At 9:32 am, Blogger Martin said...

Don't judge pop music by Girls Aloud! It would be like slating Dennis Potter because he works in the same medium as Ant and Dec. The Smiths, Manic Street Preachers, The Clash, The Pogues... four very political and anti-passive bands off the top of my head. There is as much variation in pop music as there is in human feeling.

 
At 1:07 pm, Blogger Blamerbell said...

"Don't judge pop music by Girls Aloud!"

I'm not.

"There is as much variation in pop music as there is in human feeling."

With a tiny bit of analysis, it's clear that this is simply not true.
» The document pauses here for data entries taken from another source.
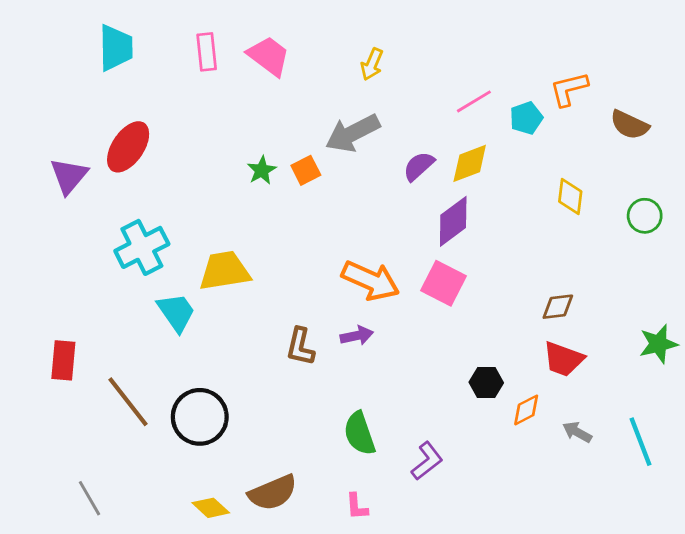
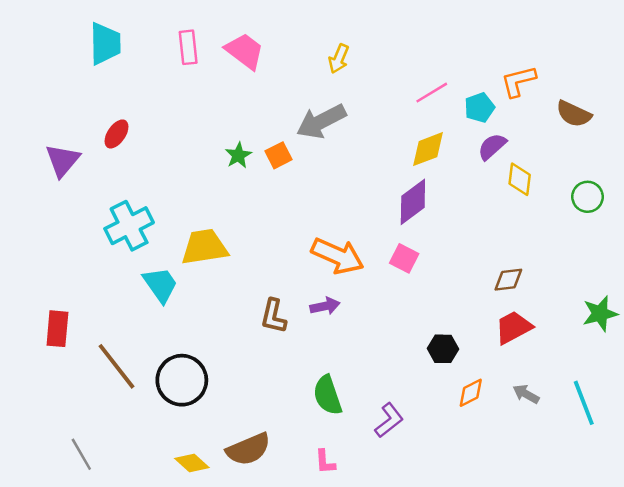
red ellipse: (128, 147) -> (117, 134), size x0.6
purple semicircle: (419, 166) -> (492, 147), moved
pink square: (444, 283) -> (404, 258), size x0.7
red trapezoid: (563, 359) -> (513, 327), turned 132
orange diamond: (526, 410) -> (471, 393), moved

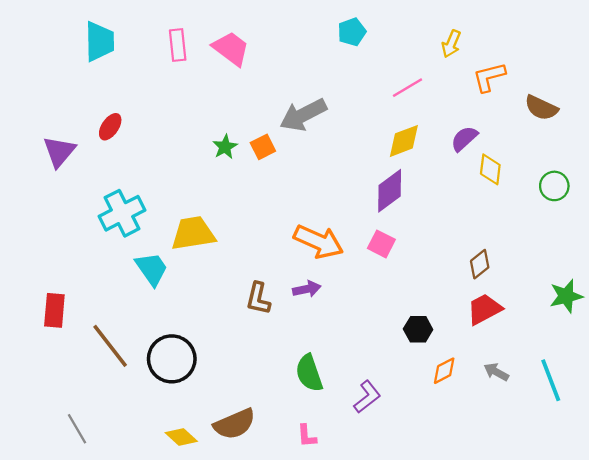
yellow arrow: (339, 59) -> (451, 44), moved
cyan pentagon: (479, 108) -> (352, 32), moved
brown diamond: (508, 280) -> (480, 264), turned -32

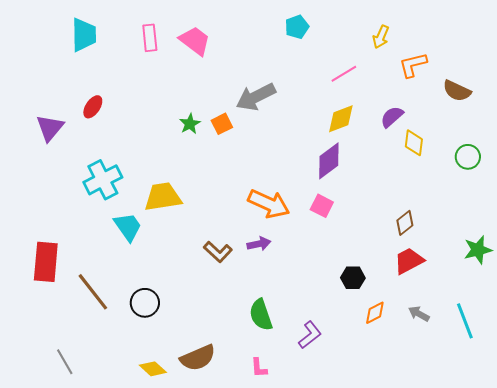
brown L-shape: (258, 298) -> (218, 252), turned -60
red rectangle: (54, 310) -> (46, 262), size x1.4
black circle: (172, 359) -> (145, 303), size x0.7

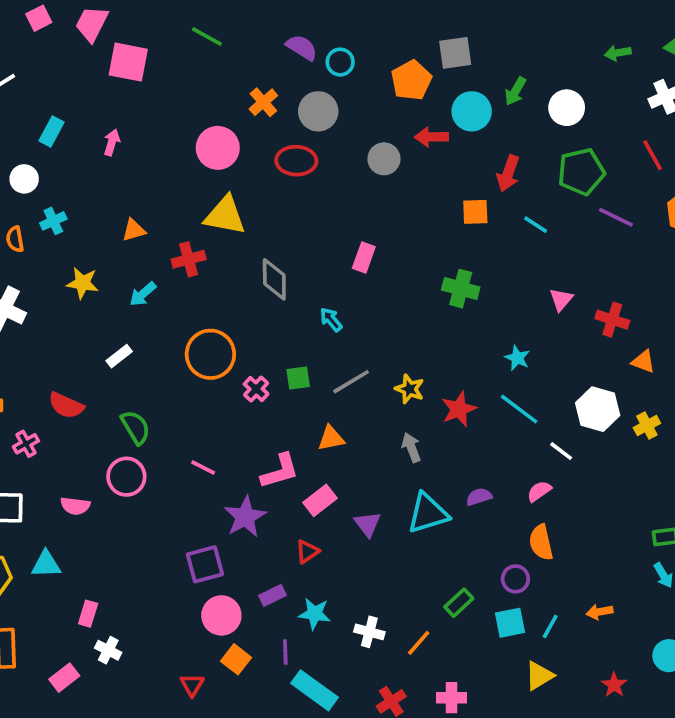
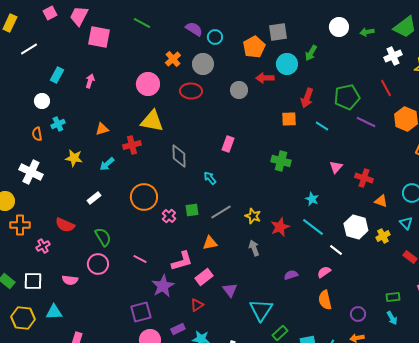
white circle: (567, 108) -> (339, 27), moved
cyan triangle: (428, 513) -> (261, 310), moved, turned -40
purple circle: (515, 579) -> (358, 314), moved

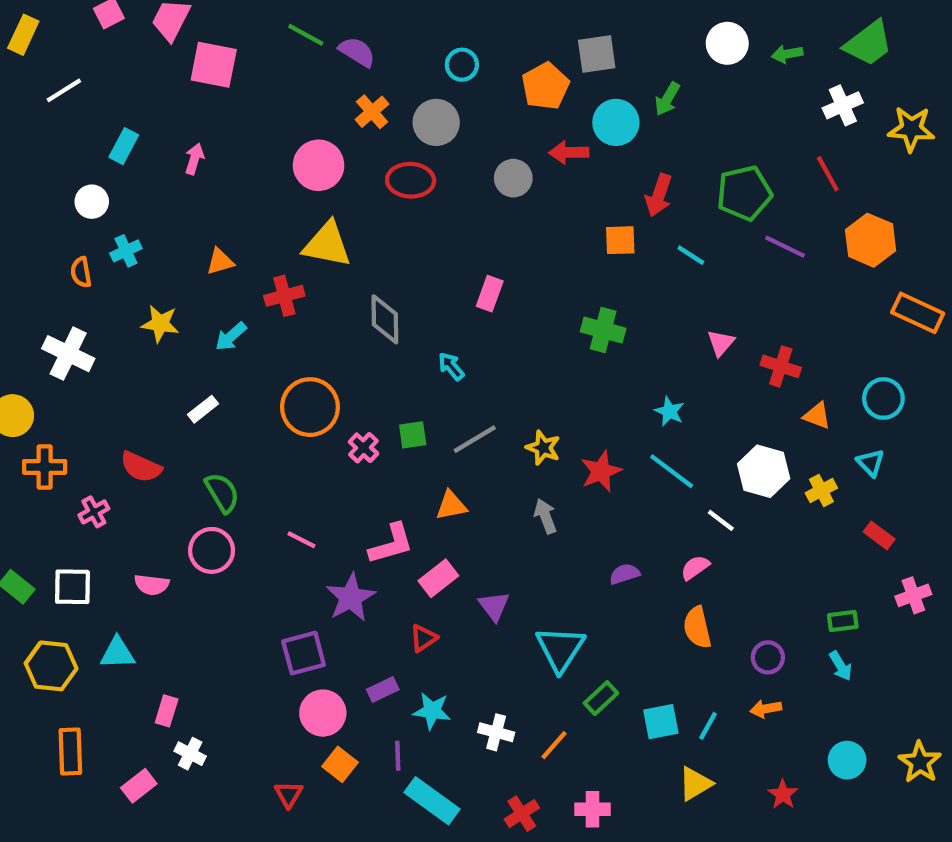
purple semicircle: (194, 29) -> (357, 52), moved

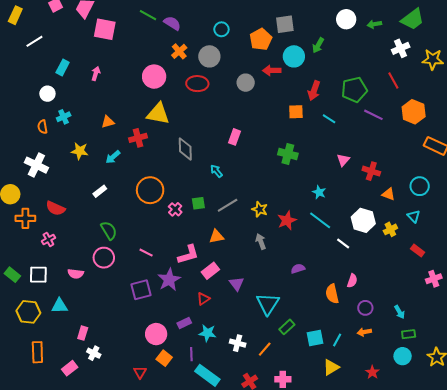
red semicircle: (141, 467) -> (56, 208), moved
pink semicircle: (695, 568) -> (352, 281), moved, turned 144
green rectangle: (843, 621) -> (409, 334), moved
purple square: (304, 653) -> (141, 290), moved

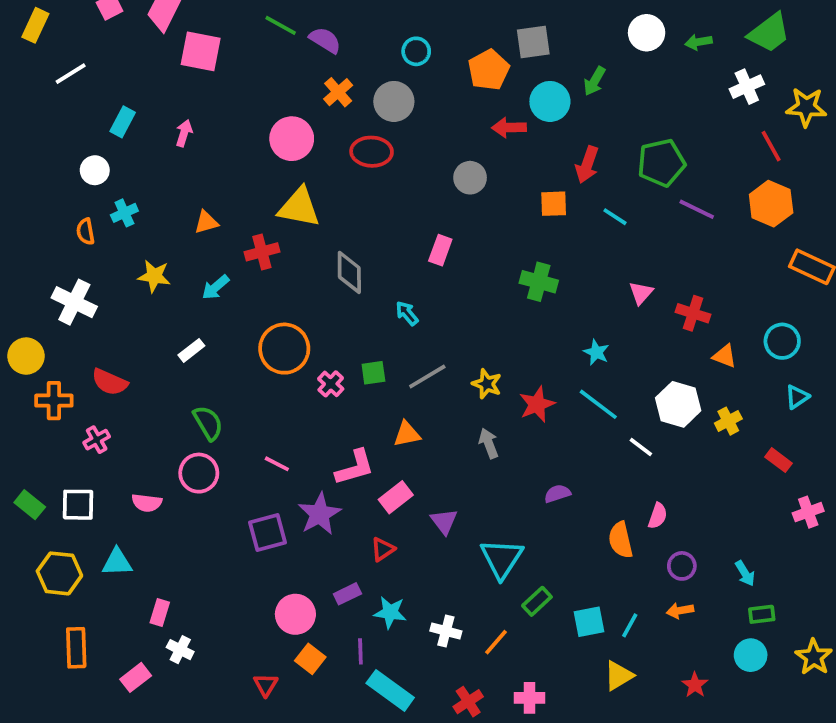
red line: (393, 81) -> (771, 146), moved
gray circle: (246, 83) -> (470, 178), moved
cyan triangle: (414, 216) -> (797, 397), moved, turned 40

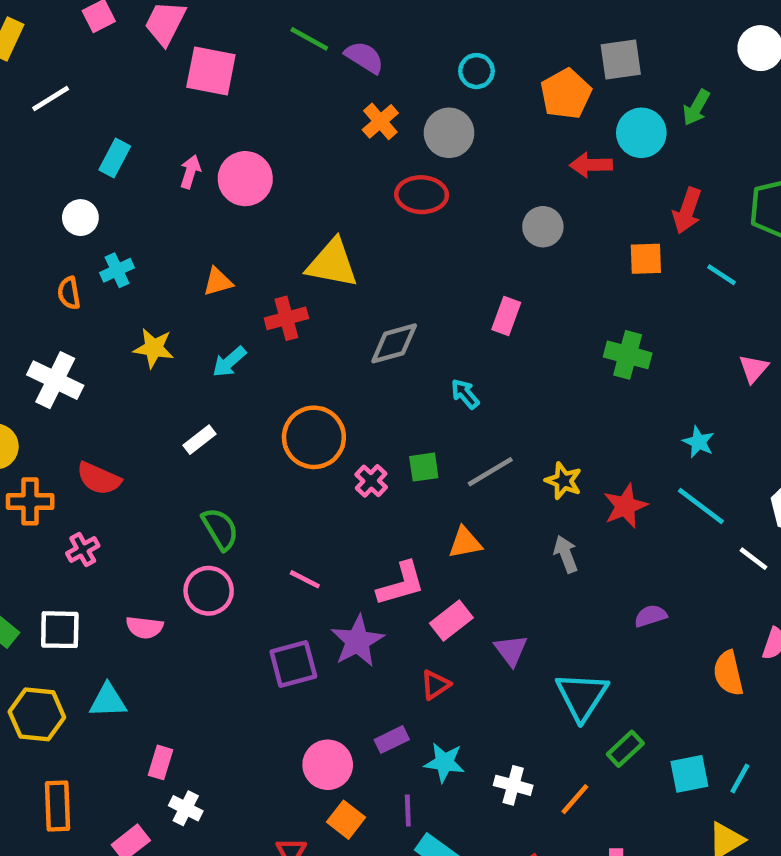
pink circle: (292, 139) -> (245, 179), moved
gray diamond: (349, 272) -> (394, 343), turned 75

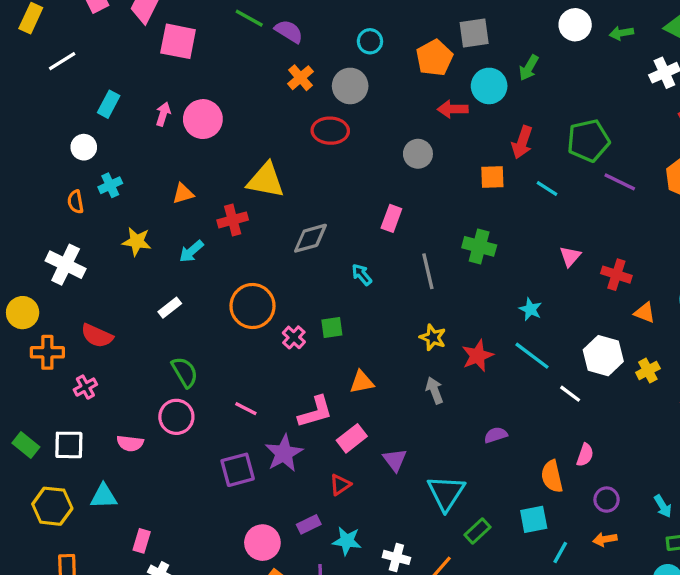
gray line: (490, 472) -> (428, 271), moved, turned -72
cyan square: (689, 774) -> (534, 519), moved

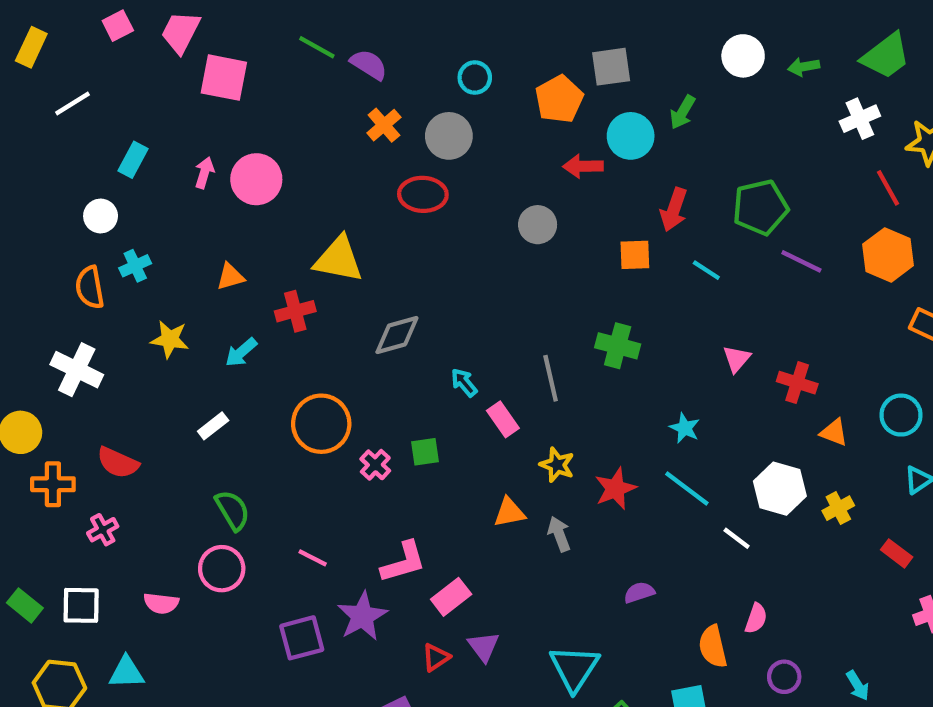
orange semicircle: (75, 202) -> (90, 287), size x1.4
pink rectangle: (391, 218) -> (503, 419), moved, turned -55
orange triangle: (362, 382) -> (509, 512), moved
purple triangle: (395, 460) -> (483, 647), moved

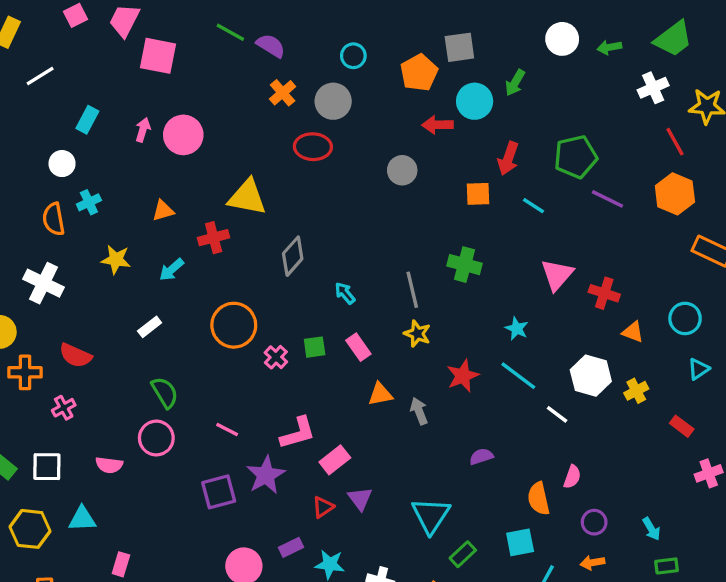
gray diamond: (397, 335) -> (293, 256), turned -33
pink triangle: (737, 359) -> (557, 275), size x1.5
pink rectangle: (503, 419) -> (358, 347), moved
yellow star: (557, 465) -> (417, 334), moved

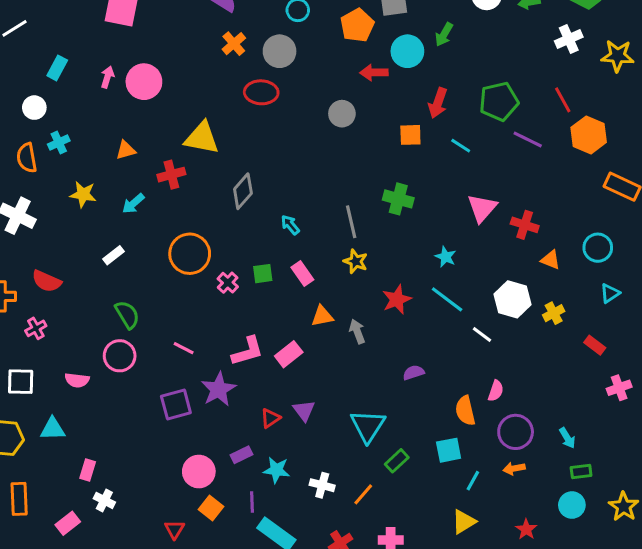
red line: (675, 142) -> (563, 100), moved
pink rectangle: (335, 460) -> (289, 354), moved
purple circle: (594, 522) -> (516, 432), size x1.5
Anyway, if you want to comment on that, get over to the Guardian - I'm still in the top 10 reads!

 
At 11:26 pm, Blogger Martin said...

I'll write my book on pop music one day, explaining why it's the most misunderstood art form of the twentieth century... but in the meantime read Michael Bracewell's 'England Is Mine' if you can - it's about constructing the English identity through pop music. You'd love it!

 
At 11:40 pm, Blogger Martin said...

Just read the CIF thread and can't be bothered to register. But basically, to analyse pop music in the same terms as the way you'd analyse classical is just missing the point. Yes, it's generic. Yes, it's repetitive. Yes, it's structurally simple. The point is that matters relatively little because pop is a cultural phenomenon not simply a musical one. And in any case, although I tend to go for esoteric and difficult literature (my favourite book really is Ulysses), I judge intellectual and emotional art by different criteria. Music to me is about emotion - raw, primal, personal, often simple, repetitive, but really the very stuff we're made of. Intellect, language is constructed of more complicated material. Hence, simple and powerful music, complicated literature. I just judge them differently, although in its own ways my favourite pop music is quite complex too, but not sophisticated in the way classical or jazz can be.

 
At 5:48 pm, Blogger Blamerbell said...

"But basically, to analyse pop music in the same terms as the way you'd analyse classical is just missing the point."

To think that's what is going on is missing the point.

If there'a any "terms" to the analysis it's the terms in which we all digest the music which is around us every day. In most cases this won't be classical music.

The fact is that as people living in the West we automatically process music in a certain way - to describe it you nneed to use a certain degree of musical analysis.

Any other approach is complete nonsense.